──────── SUPPLIED INFORMATION
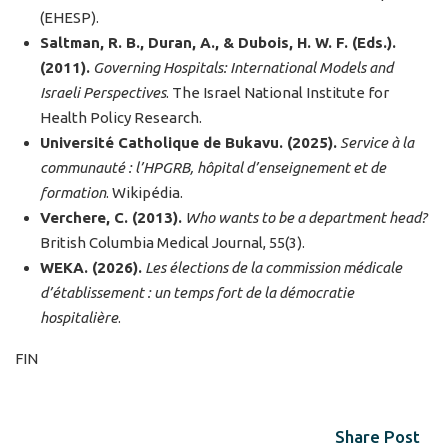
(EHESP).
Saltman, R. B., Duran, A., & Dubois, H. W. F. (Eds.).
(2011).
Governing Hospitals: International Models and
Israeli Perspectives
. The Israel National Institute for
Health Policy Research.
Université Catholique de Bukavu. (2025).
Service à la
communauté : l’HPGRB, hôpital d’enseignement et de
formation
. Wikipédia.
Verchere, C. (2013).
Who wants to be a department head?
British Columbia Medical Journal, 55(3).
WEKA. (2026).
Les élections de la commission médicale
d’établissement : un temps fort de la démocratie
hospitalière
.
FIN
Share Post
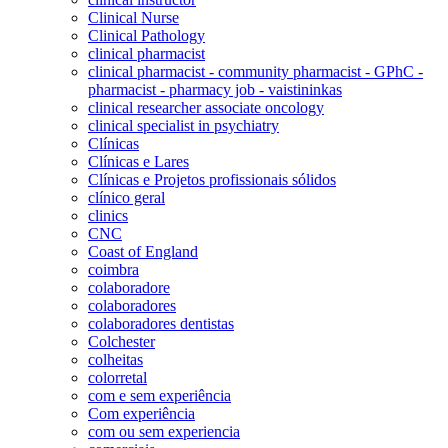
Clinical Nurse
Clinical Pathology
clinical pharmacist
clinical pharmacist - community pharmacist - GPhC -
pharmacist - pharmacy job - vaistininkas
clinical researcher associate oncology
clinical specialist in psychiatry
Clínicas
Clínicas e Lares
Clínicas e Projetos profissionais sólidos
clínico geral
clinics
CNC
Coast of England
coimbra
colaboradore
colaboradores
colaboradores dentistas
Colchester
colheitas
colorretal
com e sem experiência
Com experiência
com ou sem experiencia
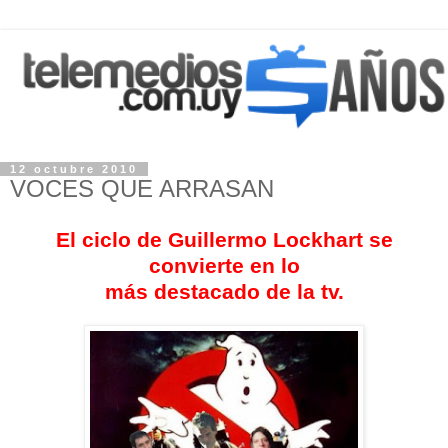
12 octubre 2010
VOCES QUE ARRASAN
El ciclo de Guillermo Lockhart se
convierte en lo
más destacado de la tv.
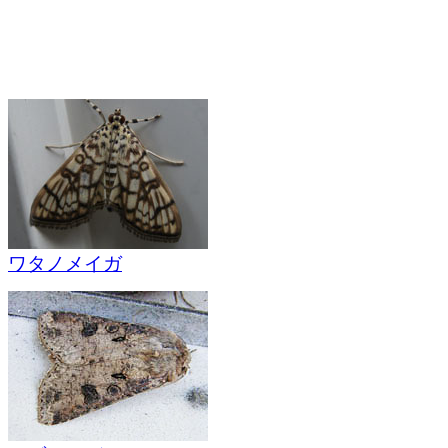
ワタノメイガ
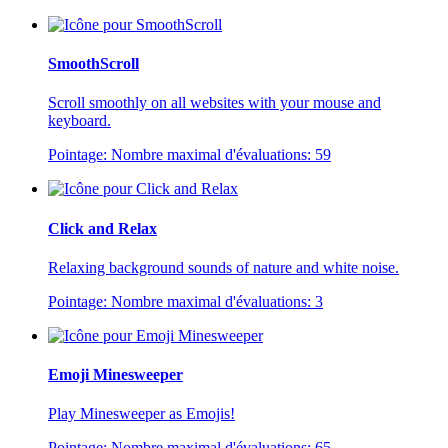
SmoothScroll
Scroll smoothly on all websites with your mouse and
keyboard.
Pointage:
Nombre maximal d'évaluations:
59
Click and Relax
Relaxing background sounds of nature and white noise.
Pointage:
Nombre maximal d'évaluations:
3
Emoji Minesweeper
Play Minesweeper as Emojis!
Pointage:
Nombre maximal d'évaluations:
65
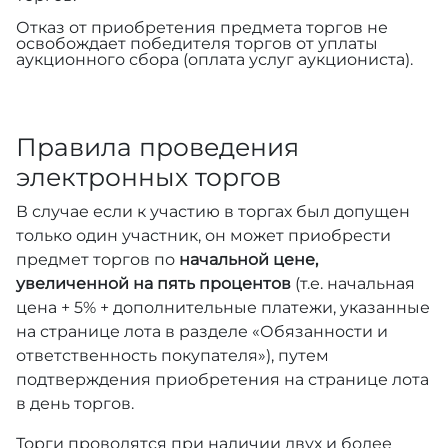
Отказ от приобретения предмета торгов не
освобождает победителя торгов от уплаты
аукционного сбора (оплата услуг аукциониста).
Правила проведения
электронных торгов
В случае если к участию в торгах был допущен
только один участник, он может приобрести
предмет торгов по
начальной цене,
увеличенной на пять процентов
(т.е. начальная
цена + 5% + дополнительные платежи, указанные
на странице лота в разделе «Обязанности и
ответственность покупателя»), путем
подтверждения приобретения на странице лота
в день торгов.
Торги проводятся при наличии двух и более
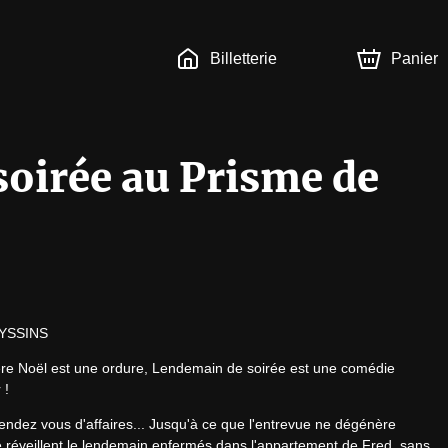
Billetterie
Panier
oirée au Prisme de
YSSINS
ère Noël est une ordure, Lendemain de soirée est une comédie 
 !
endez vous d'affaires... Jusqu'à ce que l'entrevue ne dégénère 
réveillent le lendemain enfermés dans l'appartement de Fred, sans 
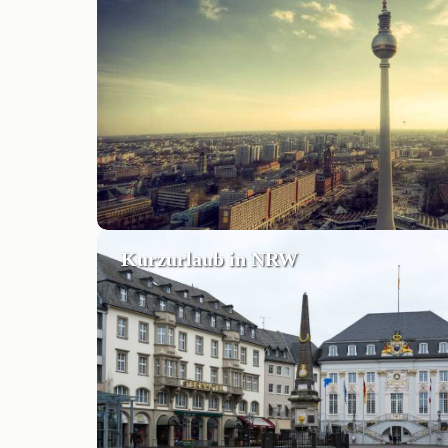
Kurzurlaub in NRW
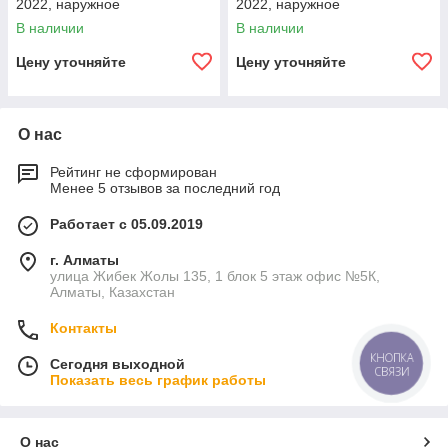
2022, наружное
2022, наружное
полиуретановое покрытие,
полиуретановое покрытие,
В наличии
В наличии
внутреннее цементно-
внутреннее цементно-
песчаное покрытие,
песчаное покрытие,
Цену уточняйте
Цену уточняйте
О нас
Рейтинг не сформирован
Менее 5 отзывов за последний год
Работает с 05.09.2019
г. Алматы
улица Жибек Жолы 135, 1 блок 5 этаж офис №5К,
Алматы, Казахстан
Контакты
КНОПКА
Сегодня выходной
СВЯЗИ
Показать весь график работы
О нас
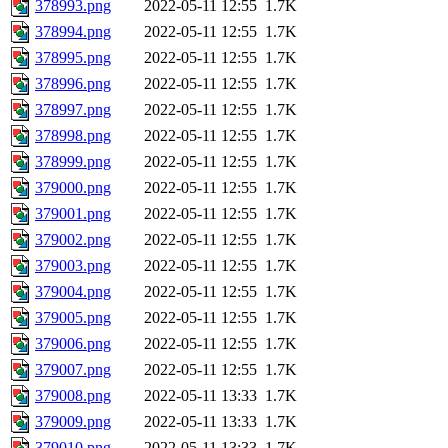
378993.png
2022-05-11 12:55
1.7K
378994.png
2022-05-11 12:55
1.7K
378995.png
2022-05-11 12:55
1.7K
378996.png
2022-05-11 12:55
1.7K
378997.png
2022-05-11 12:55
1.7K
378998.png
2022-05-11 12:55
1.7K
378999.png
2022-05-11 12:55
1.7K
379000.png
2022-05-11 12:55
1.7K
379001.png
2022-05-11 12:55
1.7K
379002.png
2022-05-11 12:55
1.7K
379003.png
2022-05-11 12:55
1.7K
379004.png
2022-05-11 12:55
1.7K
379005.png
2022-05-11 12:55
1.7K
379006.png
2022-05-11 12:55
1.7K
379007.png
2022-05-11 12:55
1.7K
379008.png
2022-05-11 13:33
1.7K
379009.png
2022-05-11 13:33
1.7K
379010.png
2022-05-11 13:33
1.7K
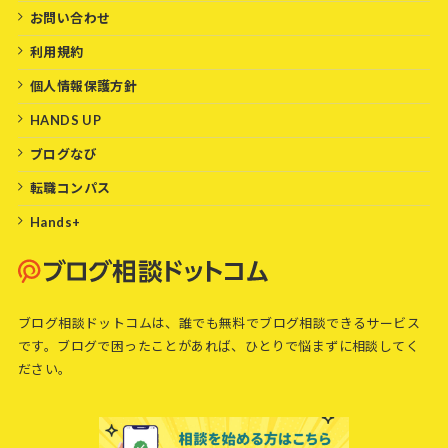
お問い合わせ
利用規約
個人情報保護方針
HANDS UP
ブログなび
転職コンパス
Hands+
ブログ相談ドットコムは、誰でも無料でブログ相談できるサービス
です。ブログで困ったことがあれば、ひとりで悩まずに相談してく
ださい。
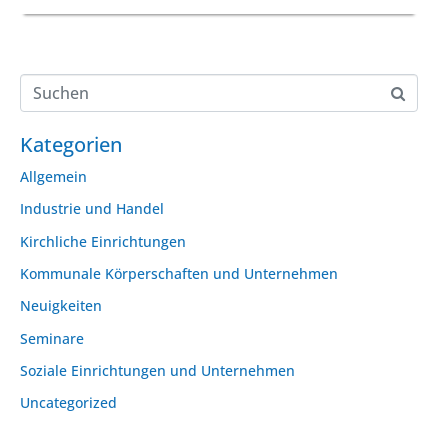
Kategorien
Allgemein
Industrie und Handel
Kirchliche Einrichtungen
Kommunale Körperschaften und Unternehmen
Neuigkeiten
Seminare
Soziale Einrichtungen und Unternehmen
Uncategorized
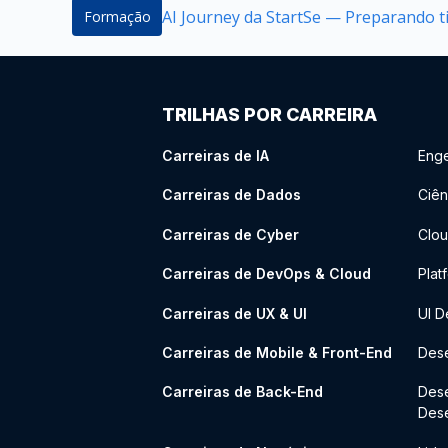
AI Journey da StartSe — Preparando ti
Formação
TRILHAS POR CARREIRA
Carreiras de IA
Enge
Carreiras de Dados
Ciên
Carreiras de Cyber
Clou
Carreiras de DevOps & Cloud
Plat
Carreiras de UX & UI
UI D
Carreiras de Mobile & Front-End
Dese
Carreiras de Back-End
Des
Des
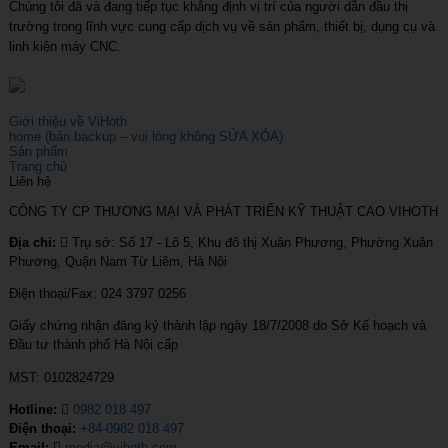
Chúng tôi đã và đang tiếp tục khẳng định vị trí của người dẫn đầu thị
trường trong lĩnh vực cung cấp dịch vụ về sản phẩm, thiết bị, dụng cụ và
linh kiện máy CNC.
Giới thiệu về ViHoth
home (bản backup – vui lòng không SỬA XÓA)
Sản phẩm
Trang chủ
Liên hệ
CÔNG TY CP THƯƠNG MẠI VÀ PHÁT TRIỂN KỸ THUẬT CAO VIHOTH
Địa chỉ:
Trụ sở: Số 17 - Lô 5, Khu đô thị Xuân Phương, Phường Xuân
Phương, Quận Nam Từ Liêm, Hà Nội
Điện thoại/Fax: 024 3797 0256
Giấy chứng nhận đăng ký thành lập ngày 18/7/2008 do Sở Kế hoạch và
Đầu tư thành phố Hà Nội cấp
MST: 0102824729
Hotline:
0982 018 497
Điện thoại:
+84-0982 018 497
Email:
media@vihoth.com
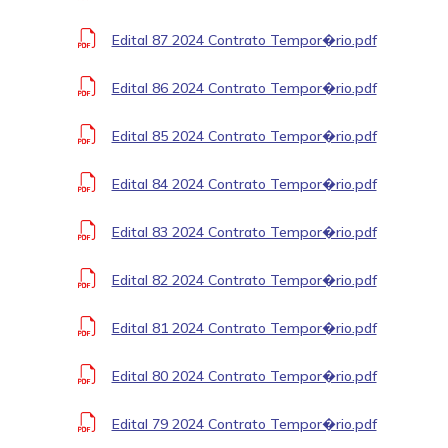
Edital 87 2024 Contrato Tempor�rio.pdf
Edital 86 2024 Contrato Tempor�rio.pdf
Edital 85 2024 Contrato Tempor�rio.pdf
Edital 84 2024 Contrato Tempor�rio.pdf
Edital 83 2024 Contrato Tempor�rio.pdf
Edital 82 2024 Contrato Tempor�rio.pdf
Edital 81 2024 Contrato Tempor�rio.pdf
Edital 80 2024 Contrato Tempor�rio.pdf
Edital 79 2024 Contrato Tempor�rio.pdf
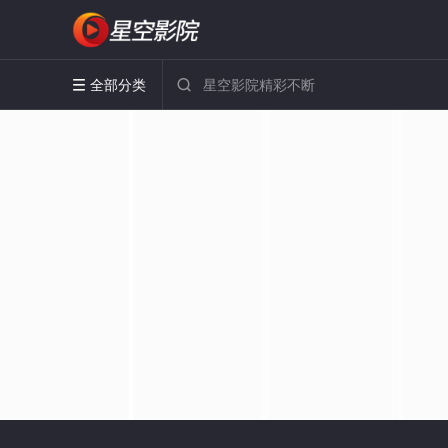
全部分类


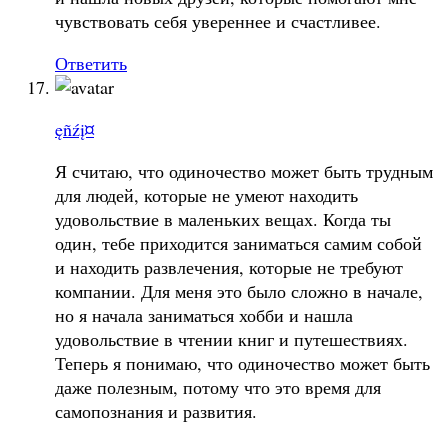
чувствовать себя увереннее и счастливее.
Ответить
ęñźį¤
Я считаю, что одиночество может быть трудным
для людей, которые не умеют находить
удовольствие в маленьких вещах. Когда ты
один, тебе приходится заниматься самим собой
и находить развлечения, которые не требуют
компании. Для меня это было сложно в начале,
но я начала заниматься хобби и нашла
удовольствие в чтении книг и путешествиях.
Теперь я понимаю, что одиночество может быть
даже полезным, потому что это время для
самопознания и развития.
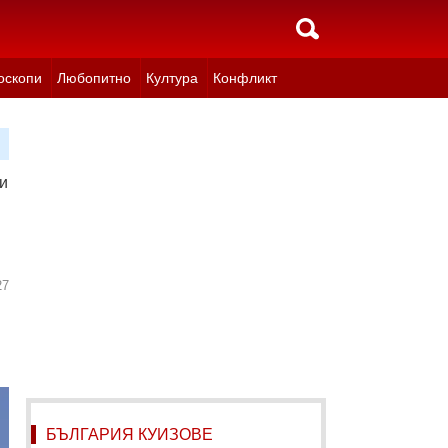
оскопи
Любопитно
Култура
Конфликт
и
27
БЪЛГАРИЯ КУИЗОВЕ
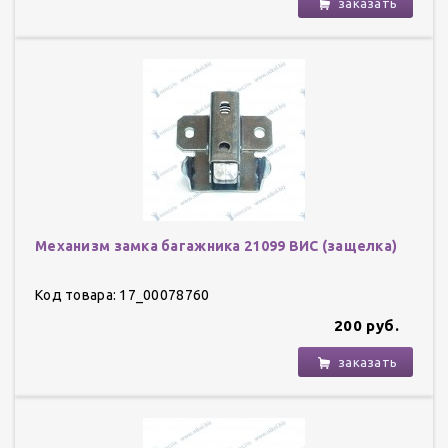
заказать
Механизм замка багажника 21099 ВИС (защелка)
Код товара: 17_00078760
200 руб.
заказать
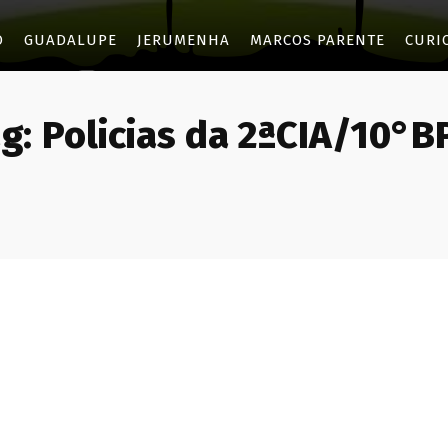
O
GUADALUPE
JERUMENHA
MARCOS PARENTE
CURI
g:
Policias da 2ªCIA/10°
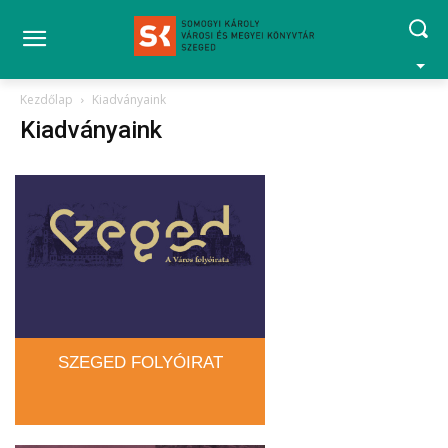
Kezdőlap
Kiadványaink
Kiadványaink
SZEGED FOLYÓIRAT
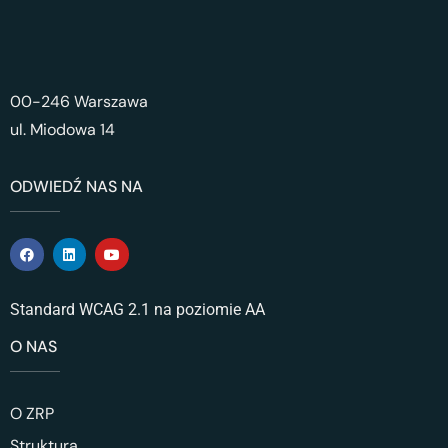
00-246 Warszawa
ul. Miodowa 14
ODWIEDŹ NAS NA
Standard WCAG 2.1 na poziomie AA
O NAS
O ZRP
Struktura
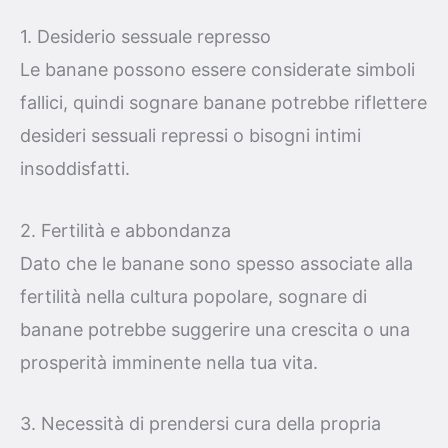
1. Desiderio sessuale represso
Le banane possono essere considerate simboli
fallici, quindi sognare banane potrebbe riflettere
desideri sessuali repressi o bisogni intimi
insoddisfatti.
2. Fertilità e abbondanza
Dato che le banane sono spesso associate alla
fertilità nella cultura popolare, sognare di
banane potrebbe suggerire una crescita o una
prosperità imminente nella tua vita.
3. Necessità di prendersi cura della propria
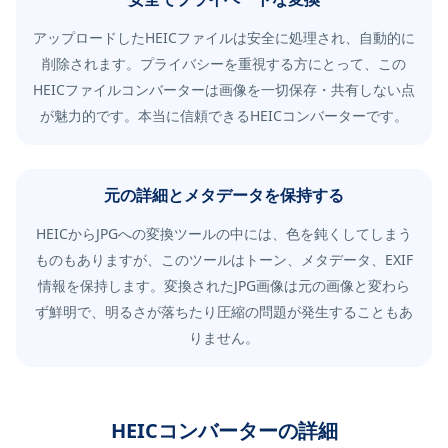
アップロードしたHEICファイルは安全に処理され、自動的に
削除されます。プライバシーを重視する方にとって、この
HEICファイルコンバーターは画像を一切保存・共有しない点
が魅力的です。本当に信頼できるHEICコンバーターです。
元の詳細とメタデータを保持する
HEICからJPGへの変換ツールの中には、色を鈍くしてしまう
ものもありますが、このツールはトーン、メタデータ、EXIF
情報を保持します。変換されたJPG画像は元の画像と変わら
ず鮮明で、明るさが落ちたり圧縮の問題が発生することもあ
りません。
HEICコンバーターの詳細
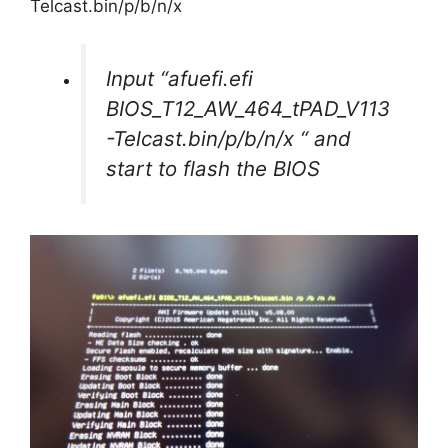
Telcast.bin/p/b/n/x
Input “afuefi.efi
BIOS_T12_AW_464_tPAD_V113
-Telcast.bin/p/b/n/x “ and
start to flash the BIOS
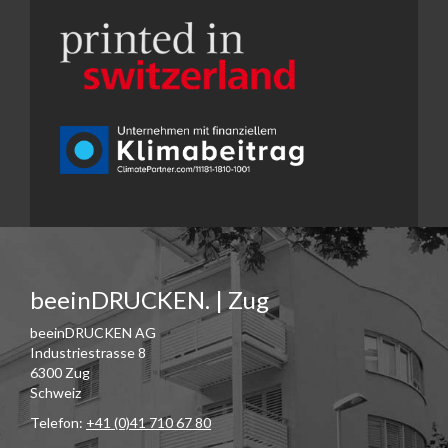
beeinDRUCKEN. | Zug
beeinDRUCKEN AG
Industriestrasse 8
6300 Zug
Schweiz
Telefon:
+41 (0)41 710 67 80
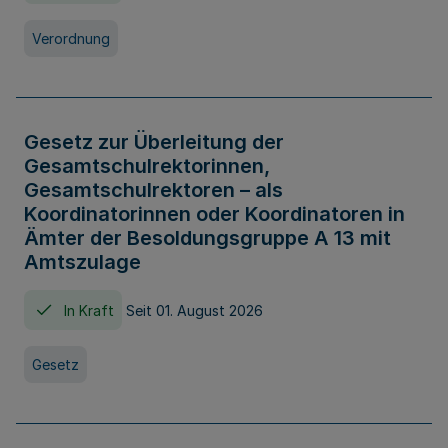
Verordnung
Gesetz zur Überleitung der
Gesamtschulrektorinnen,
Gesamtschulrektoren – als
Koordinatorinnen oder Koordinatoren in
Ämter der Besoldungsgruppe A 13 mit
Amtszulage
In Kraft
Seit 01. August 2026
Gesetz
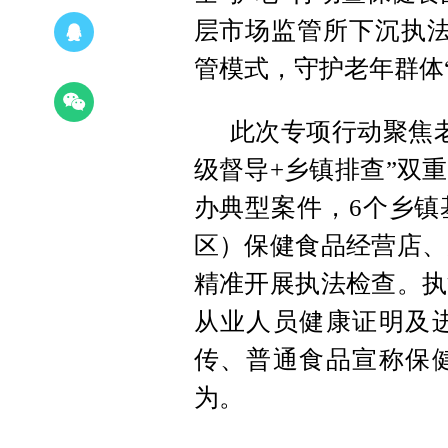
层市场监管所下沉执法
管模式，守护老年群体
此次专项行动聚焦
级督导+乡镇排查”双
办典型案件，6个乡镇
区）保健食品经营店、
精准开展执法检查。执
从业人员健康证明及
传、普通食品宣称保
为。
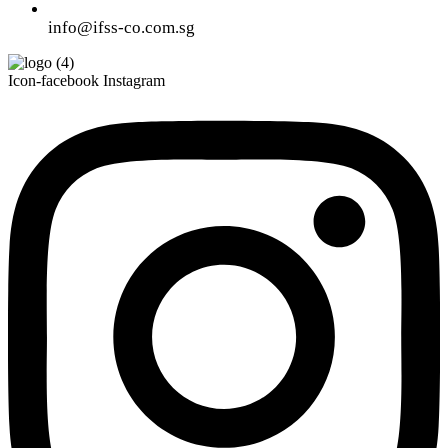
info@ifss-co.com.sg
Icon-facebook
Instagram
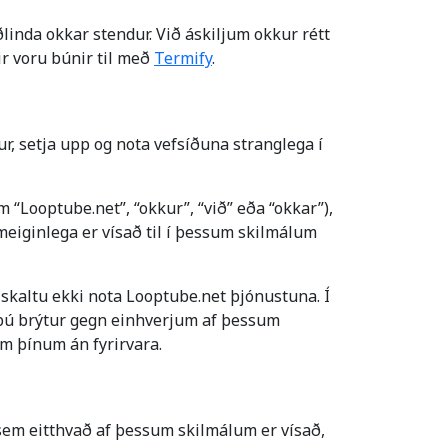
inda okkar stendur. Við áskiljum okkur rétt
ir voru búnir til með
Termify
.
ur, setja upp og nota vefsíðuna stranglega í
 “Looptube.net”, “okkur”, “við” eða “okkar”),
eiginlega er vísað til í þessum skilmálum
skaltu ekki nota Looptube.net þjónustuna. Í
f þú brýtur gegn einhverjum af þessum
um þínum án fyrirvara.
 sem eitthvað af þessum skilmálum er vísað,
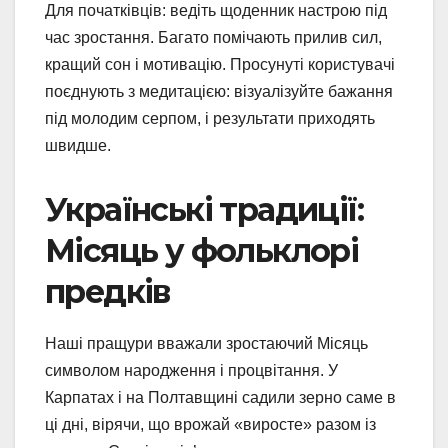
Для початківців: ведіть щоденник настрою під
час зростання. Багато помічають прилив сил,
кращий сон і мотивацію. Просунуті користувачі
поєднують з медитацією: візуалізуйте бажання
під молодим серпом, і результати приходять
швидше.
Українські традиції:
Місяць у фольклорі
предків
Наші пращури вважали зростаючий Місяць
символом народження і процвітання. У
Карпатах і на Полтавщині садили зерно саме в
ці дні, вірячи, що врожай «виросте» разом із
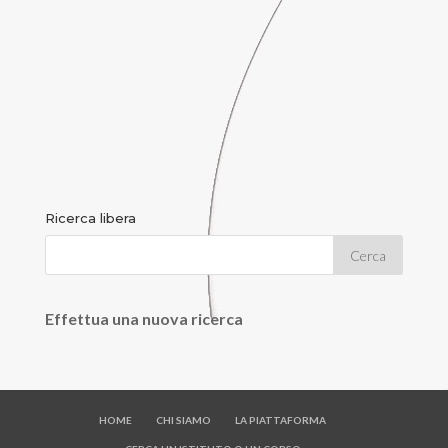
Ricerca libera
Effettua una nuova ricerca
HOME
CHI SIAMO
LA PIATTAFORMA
────────────────
→ **PROBLEM DESCRIPTION**
Where does the word "experiência" appear in the records? Copy every line that holds it.

→ **ANSWER BELOW**
com e sem experiência
Com experiência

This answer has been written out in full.